On Wed, Feb 10, 2021 at 02:26:43PM +0100, Jiri Olsa wrote:
> On Tue, Feb 09, 2021 at 02:00:29PM -0800, Andrii Nakryiko wrote:
>
> SNIP
>
> > > > > I'm still trying to build the kernel.. however ;-)
> > > > >
> > > > > patch below adds the ftrace check only for static functions
> > > > > and lets the externa go through.. but as you said, in this
> > > > > case we'll need to figure out the 'notrace' and other checks
> > > > > ftrace is doing
> > > > >
> > > > > jirka
> > > > >
> > > > >
> > > > > ---
> > > > > diff --git a/btf_encoder.c b/btf_encoder.c
> > > > > index b124ec20a689..4d147406cfa5 100644
> > > > > --- a/btf_encoder.c
> > > > > +++ b/btf_encoder.c
> > > > > @@ -734,7 +734,7 @@ int cu__encode_btf(struct cu *cu, int verbose,
> > > > > bool force,
> > > > > continue;
> > > > > if (!has_arg_names(cu, &fn->proto))
> > > > > continue;
> > > > > - if (functions_cnt) {
> > > > > + if (!fn->external && functions_cnt) {
> > > >
> > > > I wouldn't trust DWARF, honestly. Wouldn't checking GLOBAL vs LOCAL
> > > > FUNC ELF symbol be more reliable?
> > >
> > > that'd mean extra bsearch on each processed function,
> > > on the ther hand, we'are already slow ;-) I'll check
> > > how big the slowdown would be
> > >
> >
> > We currently record addresses and do binary search.
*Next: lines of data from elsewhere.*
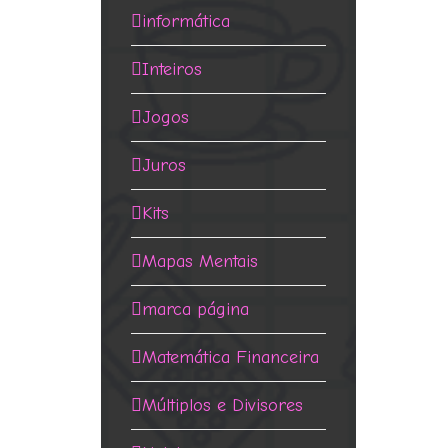
informática
Inteiros
Jogos
Juros
Kits
Mapas Mentais
marca página
Matemática Financeira
Múltiplos e Divisores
Now we need to
> > record address + size and still do binary search with a slightly
> > different semantics (find closest entry >= addr). Then just check that
> > it overlaps, taking into account the length of the function code. It
> > shouldn't result in a noticeable slowdown. Might be actually faster,
> > because we might avoid callback function call costs.
>
> I'm still not sure how to handle the external check for function via elf,
> but below is change for checking that ftrace addrs are within elf functions
>
> seems to work in my tests, I'll run some more tests and send full patch
>
> jirka
This passes the build test with the initial problematic configuration
file and the reduced one that I came up with. That is about the extent
to which I can verify that it works though :)
> ---
> diff --git a/btf_encoder.c b/btf_encoder.c
> index b124ec20a689..548a12847f99 100644
> --- a/btf_encoder.c
> +++ b/btf_encoder.c
> @@ -36,6 +36,7 @@ struct funcs_layout {
> struct elf_function {
> const char *name;
> unsigned long addr;
> + unsigned long end;
> unsigned long sh_addr;
> bool generated;
> };
> @@ -44,7 +45,7 @@ static struct elf_function *functions;
> static int functions_alloc;
> static int functions_cnt;
>
> -static int functions_cmp(const void *_a, const void *_b)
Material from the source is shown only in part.